Free Travel: Tithing on Credit Cards
Introduction: The 800-Score Strategy
For the last few years, international travel has cost me virtually nothing. My flights and stays have been fully covered, and I haven't compromised on the quality of my trips. This isn't luck or some convoluted investment scheme—it’s the result of treating my personal finances like a precision-tuned machine, specifically through intentional credit card strategy, or what the industry calls "travel hacking."
But here’s the twist: my biggest secret weapon isn’t a secret expense; it’s my largest, most consistent charitable giving—my tithes. I call it leveraging the "Travel Fund Tithes."
A Critical Qualification: This Post is for the Disciplined Spender
This strategy is best used by those who maintain a very good - excellent credit score (740+ is ideal), have zero high-interest credit card debt, and possess the behavioral discipline to pay their credit card balances in full every month. This strategy requires treating a credit card exactly like cash. If you don't have it, don't spend.
If you struggle with spending control or carrying a balance, this path will likely worsen your financial health and should not be attempted at this time until you are ready.
If you already manage an 800+ credit score and value maximizing every dollar, this strategy will elevate your game from casual points accumulation to truly life-changing travel leverage.
The Annual Credit Card Cycle: Maximizing Leverage
My system revolves around a simple, high-leverage annual cadence: opening one new travel credit card each year.
The goal isn't just to get the card; it's to unlock the massive one-time sign-up bonus. These bonuses often require you to spend a significant amount (e.g., $4,000 to $10,000) within the first three to six months. By managing my overall credit utilization and maintaining an excellent score, I can make this practice sustainable and even beneficial to my credit profile.
The challenge for most people is meeting that minimum spending requirement without unnecessary purchases. This is where strategic, planned spending comes in.
The "Travel Fund Tithes" Secret
For me, charitable contributions are the most significant, non-discretionary, and planned expense outside of rent or mortgage payments. Instead of paying my annual tithes (which total a few thousand dollars) from my checking account, I put them directly on my new credit card.
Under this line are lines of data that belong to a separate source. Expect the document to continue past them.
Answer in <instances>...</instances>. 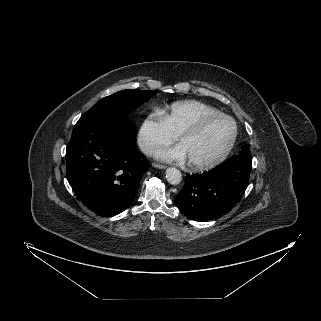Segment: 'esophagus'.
<instances>
[{"label":"esophagus","mask_w":321,"mask_h":321,"mask_svg":"<svg viewBox=\"0 0 321 321\" xmlns=\"http://www.w3.org/2000/svg\"><path fill=\"white\" fill-rule=\"evenodd\" d=\"M155 168H159V169H165L166 166L165 165H161V164H157V163H153L152 164Z\"/></svg>","instance_id":"esophagus-1"}]
</instances>
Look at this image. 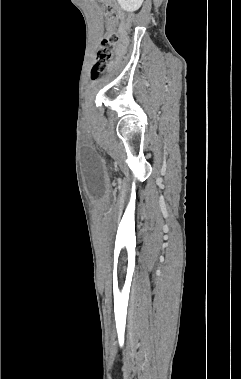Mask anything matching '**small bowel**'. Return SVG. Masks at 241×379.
Wrapping results in <instances>:
<instances>
[{
	"label": "small bowel",
	"mask_w": 241,
	"mask_h": 379,
	"mask_svg": "<svg viewBox=\"0 0 241 379\" xmlns=\"http://www.w3.org/2000/svg\"><path fill=\"white\" fill-rule=\"evenodd\" d=\"M121 29H122V30L124 29V24L121 25Z\"/></svg>",
	"instance_id": "c3829d8e"
}]
</instances>
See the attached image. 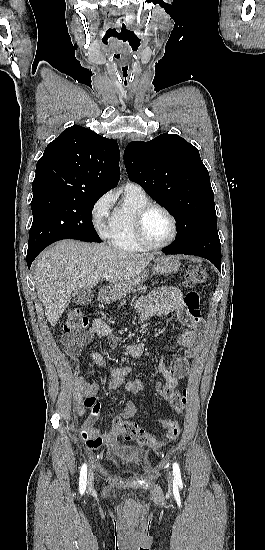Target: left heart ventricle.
<instances>
[{
    "instance_id": "left-heart-ventricle-1",
    "label": "left heart ventricle",
    "mask_w": 265,
    "mask_h": 550,
    "mask_svg": "<svg viewBox=\"0 0 265 550\" xmlns=\"http://www.w3.org/2000/svg\"><path fill=\"white\" fill-rule=\"evenodd\" d=\"M144 231L149 242L162 244L171 235V221L163 211L158 209L152 210L145 218Z\"/></svg>"
}]
</instances>
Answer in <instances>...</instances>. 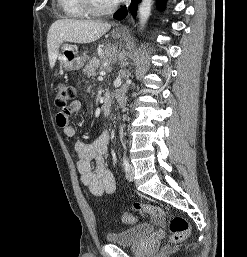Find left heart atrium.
I'll use <instances>...</instances> for the list:
<instances>
[{
    "label": "left heart atrium",
    "instance_id": "1",
    "mask_svg": "<svg viewBox=\"0 0 247 257\" xmlns=\"http://www.w3.org/2000/svg\"><path fill=\"white\" fill-rule=\"evenodd\" d=\"M114 1H116V2H120V1H122V0H114Z\"/></svg>",
    "mask_w": 247,
    "mask_h": 257
}]
</instances>
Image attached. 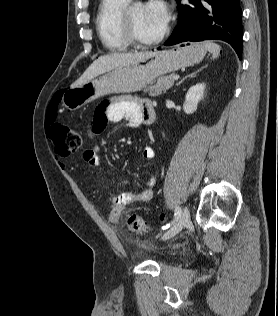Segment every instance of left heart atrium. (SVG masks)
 <instances>
[{
  "instance_id": "obj_1",
  "label": "left heart atrium",
  "mask_w": 278,
  "mask_h": 316,
  "mask_svg": "<svg viewBox=\"0 0 278 316\" xmlns=\"http://www.w3.org/2000/svg\"><path fill=\"white\" fill-rule=\"evenodd\" d=\"M148 16L156 23L166 27L170 20V10L164 0H149L145 4Z\"/></svg>"
}]
</instances>
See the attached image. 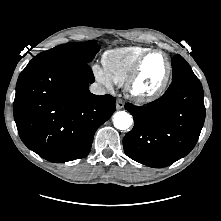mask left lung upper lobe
Instances as JSON below:
<instances>
[{
  "label": "left lung upper lobe",
  "instance_id": "left-lung-upper-lobe-1",
  "mask_svg": "<svg viewBox=\"0 0 221 221\" xmlns=\"http://www.w3.org/2000/svg\"><path fill=\"white\" fill-rule=\"evenodd\" d=\"M189 73H193L189 64L180 55H175L172 59V80Z\"/></svg>",
  "mask_w": 221,
  "mask_h": 221
}]
</instances>
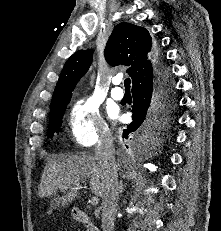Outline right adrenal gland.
I'll return each instance as SVG.
<instances>
[{
  "label": "right adrenal gland",
  "instance_id": "right-adrenal-gland-1",
  "mask_svg": "<svg viewBox=\"0 0 221 231\" xmlns=\"http://www.w3.org/2000/svg\"><path fill=\"white\" fill-rule=\"evenodd\" d=\"M119 189H120L119 192L122 193L123 192V184H122V182H120Z\"/></svg>",
  "mask_w": 221,
  "mask_h": 231
}]
</instances>
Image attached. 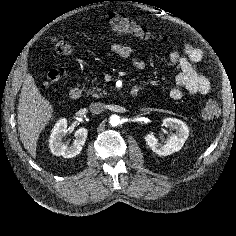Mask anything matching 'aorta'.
<instances>
[{"mask_svg":"<svg viewBox=\"0 0 236 236\" xmlns=\"http://www.w3.org/2000/svg\"><path fill=\"white\" fill-rule=\"evenodd\" d=\"M110 124L112 126H117L120 124V117L118 115H112L110 117Z\"/></svg>","mask_w":236,"mask_h":236,"instance_id":"obj_1","label":"aorta"}]
</instances>
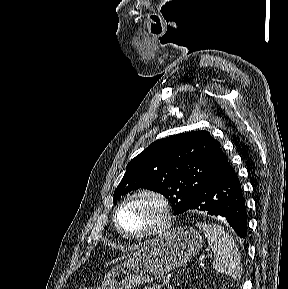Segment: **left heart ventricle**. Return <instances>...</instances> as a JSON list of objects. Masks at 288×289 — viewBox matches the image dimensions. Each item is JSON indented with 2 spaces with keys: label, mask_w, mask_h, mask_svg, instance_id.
Instances as JSON below:
<instances>
[{
  "label": "left heart ventricle",
  "mask_w": 288,
  "mask_h": 289,
  "mask_svg": "<svg viewBox=\"0 0 288 289\" xmlns=\"http://www.w3.org/2000/svg\"><path fill=\"white\" fill-rule=\"evenodd\" d=\"M160 218L159 204L152 198L139 197L123 208L120 223L125 231L139 233L156 226Z\"/></svg>",
  "instance_id": "left-heart-ventricle-1"
}]
</instances>
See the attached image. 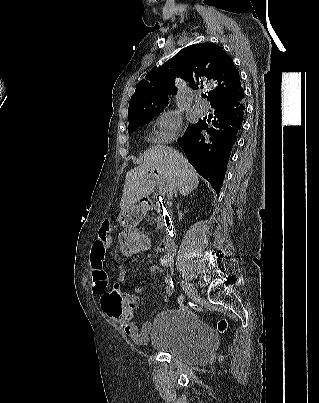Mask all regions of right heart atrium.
Instances as JSON below:
<instances>
[{"label": "right heart atrium", "instance_id": "1", "mask_svg": "<svg viewBox=\"0 0 319 403\" xmlns=\"http://www.w3.org/2000/svg\"><path fill=\"white\" fill-rule=\"evenodd\" d=\"M181 118L174 110H163L156 115L153 121V142L167 144L177 139L181 132Z\"/></svg>", "mask_w": 319, "mask_h": 403}]
</instances>
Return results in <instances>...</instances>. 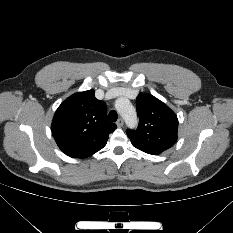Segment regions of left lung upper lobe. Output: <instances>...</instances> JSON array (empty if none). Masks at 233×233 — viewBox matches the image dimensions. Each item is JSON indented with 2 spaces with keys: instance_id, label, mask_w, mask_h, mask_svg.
<instances>
[{
  "instance_id": "left-lung-upper-lobe-1",
  "label": "left lung upper lobe",
  "mask_w": 233,
  "mask_h": 233,
  "mask_svg": "<svg viewBox=\"0 0 233 233\" xmlns=\"http://www.w3.org/2000/svg\"><path fill=\"white\" fill-rule=\"evenodd\" d=\"M139 125L126 133L137 149L158 155L172 147L177 140L176 114L156 97L140 93L136 98Z\"/></svg>"
}]
</instances>
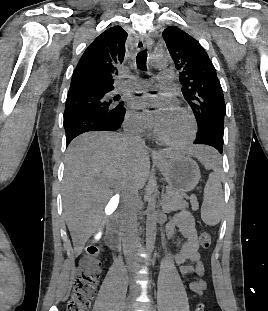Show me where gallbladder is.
Masks as SVG:
<instances>
[{"instance_id": "1", "label": "gallbladder", "mask_w": 268, "mask_h": 311, "mask_svg": "<svg viewBox=\"0 0 268 311\" xmlns=\"http://www.w3.org/2000/svg\"><path fill=\"white\" fill-rule=\"evenodd\" d=\"M121 206V199H107L106 206L104 208L105 213L110 214L114 213L115 209ZM104 229L100 228L99 232H96V239H103L104 237Z\"/></svg>"}]
</instances>
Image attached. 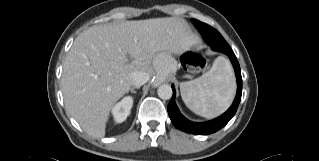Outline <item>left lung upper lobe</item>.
Listing matches in <instances>:
<instances>
[{
  "mask_svg": "<svg viewBox=\"0 0 319 161\" xmlns=\"http://www.w3.org/2000/svg\"><path fill=\"white\" fill-rule=\"evenodd\" d=\"M195 27L198 29L197 26L202 27V30H199L200 33H206V31H209L212 35L208 34V37H203L204 40L211 46V48L215 51L221 52L224 48H228L229 45L227 42L224 40V38L221 36V34L212 28L211 26L202 23L196 19H191Z\"/></svg>",
  "mask_w": 319,
  "mask_h": 161,
  "instance_id": "left-lung-upper-lobe-1",
  "label": "left lung upper lobe"
}]
</instances>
Timing matters, as I set aside my tithes each month in a High-Yield Savings Account to pay off the new credit card balance when I've met the spend threshold
Why is this so effective?
Immediate Bonus Unlock: The entire sum of planned annual giving immediately satisfies the minimum spending threshold for a high-value sign-up bonus, such as the one offered by the Capital One Venture X card I just opened.
Double Reward: You receive two forms of return on a single act of good. You fulfill your spiritual or community commitment (the intrinsic reward), and you simultaneously generate a tangible, natural reward in the form of travel points. A few thousand dollars in giving, combined with a welcome bonus, often nets well over $1,500 to $2,000 in travel value.
Cash Flow Management: The spending is immediately paid off with the cash that was already set aside for the tithe. The credit card acts purely as a transactional bridge to capture the points.
This is the definition of intentionality: leveraging a commitment you were going to make anyway to unlock thousands in travel rewards.
Three Takeaways for the Intentional Spender
You don't need an 800+ score right now to start thinking like an advanced travel hacker. Here are three strategic principles to help you maximize your financial leverage and fund your next adventure:
1. Maximize Every Dollar (Be Intentional and Self-Aware)
For the disciplined spender, every single expense you have—from the smallest cup of coffee to the largest annual insurance payment—should ideally be routed through a credit card. Don't pay in cash or debit if you can avoid it. If a vendor charges a fee for credit card use, calculate if the fee is lower than the value of the rewards you’d earn. If not, pay cash. If so, swipe. This approach only works if you are certain your behavioral habits prevent you from incurring debt. This continuous, everyday spending is your reward engine, churning out steady points that compound the big sign-up bonuses.
2. Know Your Worth (Prioritize Credit Health)
The best travel cards—the ones that offer 100,000+ point bonuses and premium perks—are reserved for those with excellent credit. Your credit score is your financial resume. By maintaining low utilization (using less than 10%, ideally 0%, of your available credit) and paying your balances in full every month, you ensure that you are eligible for the highest-tier products when you decide to open a new card. This is the foundation upon which all high-level travel hacking is built.
3. Find Your "Tithe" (Identify Strategic Spend Triggers)
Charitable giving is my hack, but you might have other major, predictable expenses that can be strategically used to hit sign-up bonuses quickly:
Tax Payments: Some services allow you to pay estimated taxes with a card for a low fee.
Insurance Premiums: Annual payments for auto, home, or life insurance.
Tuition or Continuing Education: Large, planned, one-time payments.
Home Improvement Projects: Funding materials for a renovation you were planning anyway.
The key is identifying a large expense that is already budgeted for and using the credit card as a smart payment vehicle to unlock the massive, front-loaded rewards, turning mandatory spending into future travel.